Below are some entries. Count the lines where "giúp" appears and state only that number.

◆ Extracted entries
*** Block opens ***

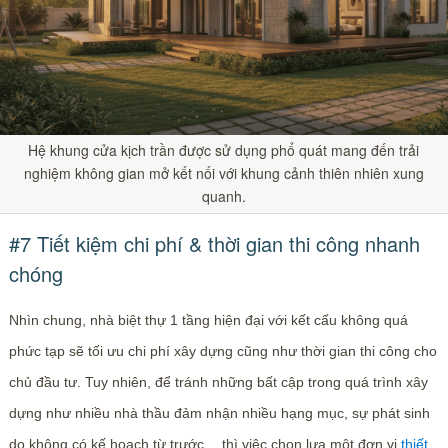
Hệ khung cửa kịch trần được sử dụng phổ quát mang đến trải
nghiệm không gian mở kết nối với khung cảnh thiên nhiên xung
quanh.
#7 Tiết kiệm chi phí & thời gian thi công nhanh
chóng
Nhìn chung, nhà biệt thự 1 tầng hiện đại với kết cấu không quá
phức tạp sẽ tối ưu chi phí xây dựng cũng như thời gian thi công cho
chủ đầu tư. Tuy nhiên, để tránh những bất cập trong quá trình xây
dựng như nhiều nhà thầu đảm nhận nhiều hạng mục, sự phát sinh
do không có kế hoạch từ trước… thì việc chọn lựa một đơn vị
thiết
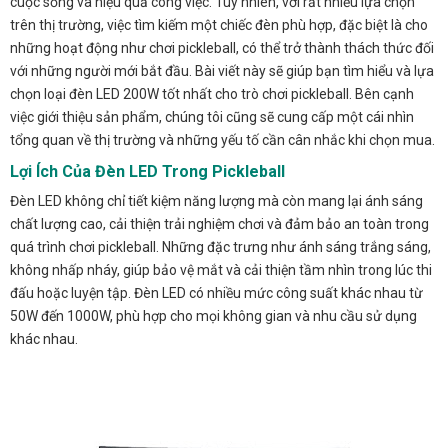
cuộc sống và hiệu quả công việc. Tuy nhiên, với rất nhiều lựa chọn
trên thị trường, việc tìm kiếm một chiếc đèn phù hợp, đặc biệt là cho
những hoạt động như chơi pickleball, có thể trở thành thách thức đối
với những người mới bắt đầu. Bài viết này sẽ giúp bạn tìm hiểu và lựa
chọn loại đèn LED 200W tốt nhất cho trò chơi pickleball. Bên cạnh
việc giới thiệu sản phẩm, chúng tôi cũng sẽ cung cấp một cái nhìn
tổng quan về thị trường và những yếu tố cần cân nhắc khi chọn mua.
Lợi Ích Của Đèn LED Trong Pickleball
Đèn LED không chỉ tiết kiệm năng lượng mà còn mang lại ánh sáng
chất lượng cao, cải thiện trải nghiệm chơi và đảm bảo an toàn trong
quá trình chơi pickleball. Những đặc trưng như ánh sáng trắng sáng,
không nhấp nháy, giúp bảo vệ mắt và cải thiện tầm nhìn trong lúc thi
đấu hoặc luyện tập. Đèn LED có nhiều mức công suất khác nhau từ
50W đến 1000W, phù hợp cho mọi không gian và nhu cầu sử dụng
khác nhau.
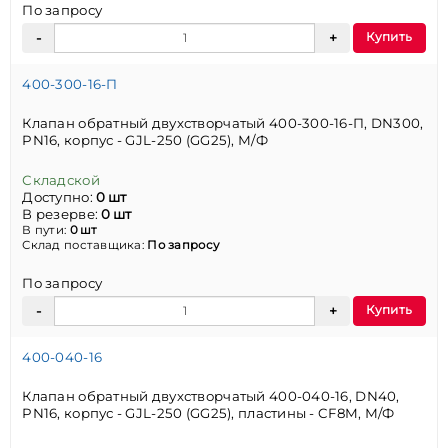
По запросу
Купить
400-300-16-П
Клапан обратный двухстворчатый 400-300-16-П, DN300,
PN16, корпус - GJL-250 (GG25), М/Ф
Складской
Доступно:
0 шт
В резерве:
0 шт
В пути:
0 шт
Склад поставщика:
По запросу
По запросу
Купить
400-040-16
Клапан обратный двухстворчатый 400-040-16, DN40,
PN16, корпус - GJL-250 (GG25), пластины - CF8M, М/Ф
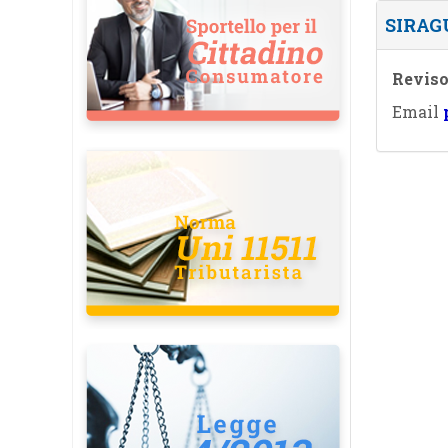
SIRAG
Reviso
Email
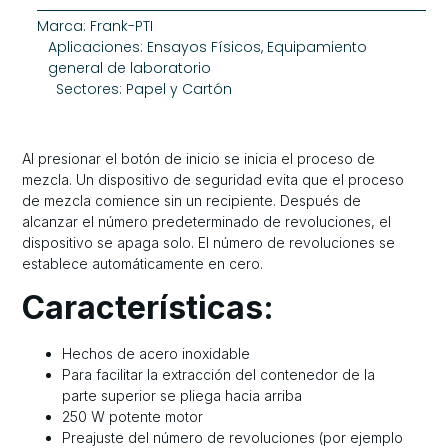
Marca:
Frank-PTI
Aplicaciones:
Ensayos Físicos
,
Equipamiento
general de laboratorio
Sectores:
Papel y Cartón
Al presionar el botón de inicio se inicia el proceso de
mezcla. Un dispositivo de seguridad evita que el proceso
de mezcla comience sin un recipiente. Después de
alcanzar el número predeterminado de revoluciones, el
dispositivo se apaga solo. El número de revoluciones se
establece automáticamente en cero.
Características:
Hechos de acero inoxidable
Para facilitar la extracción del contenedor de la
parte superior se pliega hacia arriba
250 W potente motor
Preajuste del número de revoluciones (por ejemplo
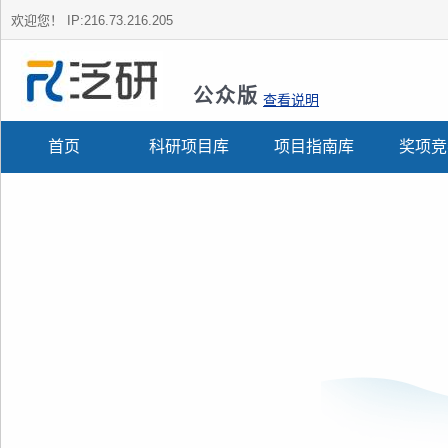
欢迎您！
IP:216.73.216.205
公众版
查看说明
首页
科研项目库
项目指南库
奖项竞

*** Block closes ***

◆ Final answer
2